A well-stocked, high-quality library will generate interest and motivation for reading, support differentiated instruction through better matching of students with texts, and provide the means to the practice necessary to develop reading skills. But building your library takes more than books and scheduled reading time. For an effective strategy that will benefit both you and your students, don’t forget these four essential components.
1. Start with a Clear Plan
What students are in your class? What are your reading goals? Select books that address skills that are part of a thematic, cross-curricular alignment, while engaging students at the appropriate reading level and text complexity, and meeting educational standards. The Journal of Language and Literacy Education provides several criteria for evaluating a classroom library. A few of the criteria include the need for a variety of genres, as well as adequate selections for children who may be reading above or below grade level. To start, there should be at least 10 books in the library for each student in the class.

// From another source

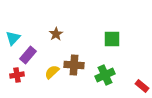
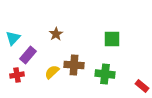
green cross: moved 1 px up; rotated 30 degrees clockwise
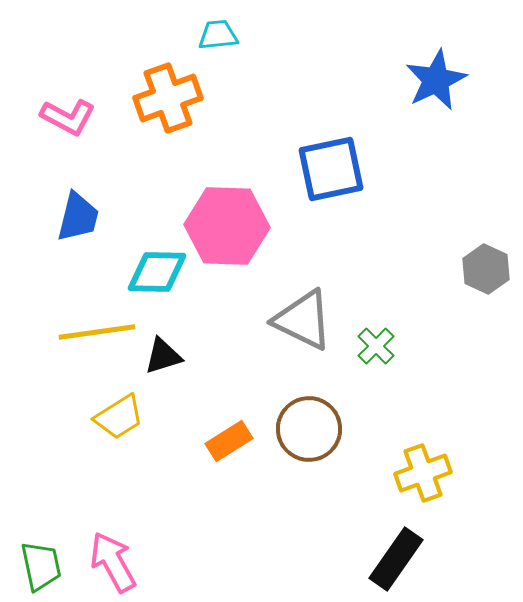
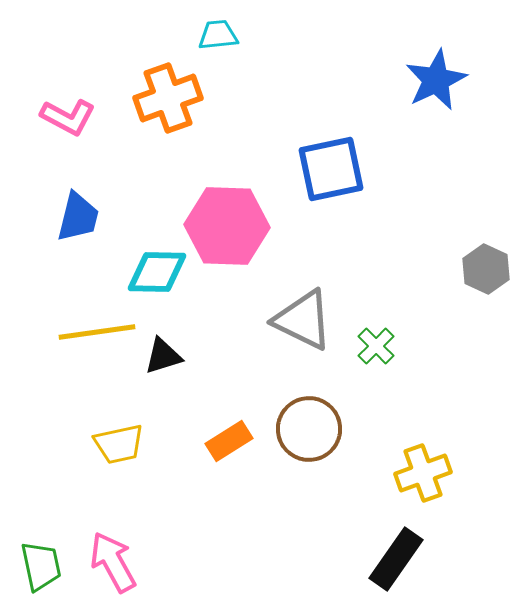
yellow trapezoid: moved 27 px down; rotated 20 degrees clockwise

2. Create the Best Physical Environment
What space do you have? How can it be maximized? Books should be arranged in an orderly fashion that makes searching convenient. Because your organization style should be flexible—as it’s likely to change based on the needs of your students and your instructional goals—each book should be clearly labeled and organized on shelves or in tubs. School Specialty’s Classroom Libraries includes exclusive self-contained storage bins with leveled reading labels for every book and a front bin label, which identifies the name and item number of the Classroom Library. Once your students have chosen a book, the area where the library is located should be inviting and comfortable to encourage reading.
3. Establish a Management System
What are the rules for using the library? How will you maintain it? Establish a process for checking out and determine how long students will be able to keep them. Post these rules in or near the library in a clear and concise manner. Consider asking your students to re-shelf the books when returned—this can shorten a time-consuming task, and teach the students reference skills they would use in a public library. To protect the longevity of your library, establish a procedure for evaluating old or worn books and when it is time to order replacements—and keep track of what books your students enjoy; it might help with selection down the road.
4. Integrate the Library Into Instruction
What are your instructional goals? How can the classroom library help meet them? While simply having a library is important for any classroom, full utilization of the library means incorporating those books and resources into daily instruction and lesson planning. Marygrove College states that library materials should relate to every aspect of your curriculum. Students should have access to relatable texts, which provide relevant experiences and represent a diversity of characters, settings, and stories reflective of society. The rewards are great: a truly diverse collection of books can turn children into lifelong readers and promote empathy, understanding, and self-confidence.